Well, first, hopefully, my team took a note on that first question that like stiffened me. Whoever asked that will get you an answer to it. Okay, so don't leave that closed out. 

 

The second I find I get this invite a few months out before the event, I'm always a yes right away because I cannot be more proud to sit and talk to you folks. I spent a little more time today at the podium because I want you to really hear from the Fleet commander, about where my head is, where I think the problems are, how much I applaud the Surface Navy, how much we need a surface Navy.

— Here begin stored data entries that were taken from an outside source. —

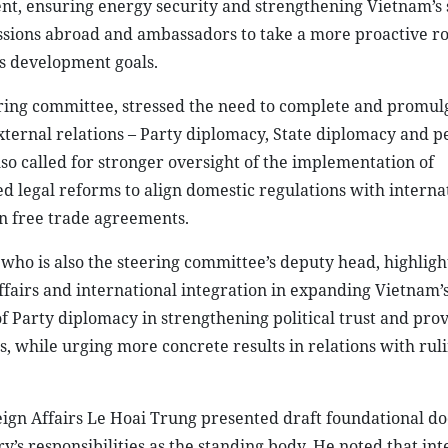
ent, ensuring energy security and strengthening Vietnam’s 
sions abroad and ambassadors to take a more proactive ro
’s development goals.
ring committee, stressed the need to complete and promulg
ternal relations – Party diplomacy, State diplomacy and pe
o called for stronger oversight of the implementation of
d legal reforms to align domestic regulations with interna
n free trade agreements.
ho is also the steering committee’s deputy head, highligh
ffairs and international integration in expanding Vietnam’
 Party diplomacy in strengthening political trust and prov
s, while urging more concrete results in relations with rul
eign Affairs Le Hoai Trung presented draft foundational d
y’s responsibilities as the standing body. He noted that int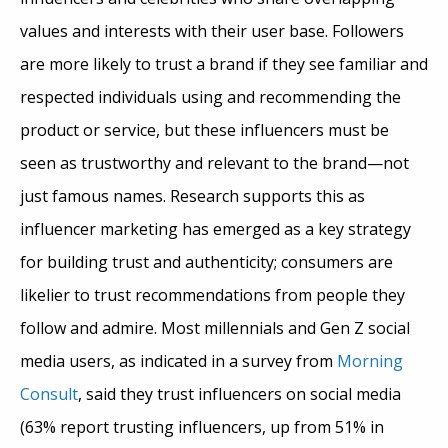
values and interests with their user base. Followers
are more likely to trust a brand if they see familiar and
respected individuals using and recommending the
product or service, but these influencers must be
seen as trustworthy and relevant to the brand—not
just famous names.
Research supports this as
influencer marketing has emerged as a key strategy
for building trust and authenticity; consumers are
likelier to trust recommendations from people they
follow and admire. Most millennials and Gen Z social
media users, as indicated in a survey from
Morning
Consult
, said they trust influencers on social media
(63% report trusting influencers, up from 51% in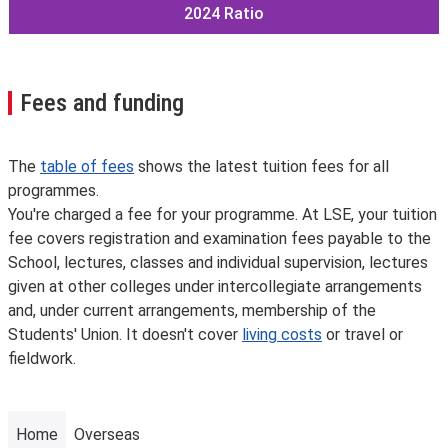
2024
Ratio
Fees and funding
The
table of fees
shows the latest tuition fees for all
programmes.
You're charged a fee for your programme. At LSE, your tuition
fee covers registration and examination fees payable to the
School, lectures, classes and individual supervision, lectures
given at other colleges under intercollegiate arrangements
and, under current arrangements, membership of the
Students' Union. It doesn't cover
living costs
or travel or
fieldwork.
Home
Overseas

There's articles out there that just I just can't believe some of the things I read some time just how uninformed these things are about what can be brought to bear with our Surface Navy. Okay? You ask any numbered fleet commander, and they are the experts in employing this force about what they do every single day, at the tip of the spear with their surface force. It is the most incredible force there is, nothing can do the multi-mission things even close and demonstrate that capability to our adversaries. So it's indispensable. And if you hear anything, I'm talking about the way I want to actually make them even more capable, more forward, get them in the game even more, from offense, to how they go through their OFRP it's all because how much I appreciate what you do. So again, thanks for letting me come and speak and I appreciate it. I look forward to being here next year.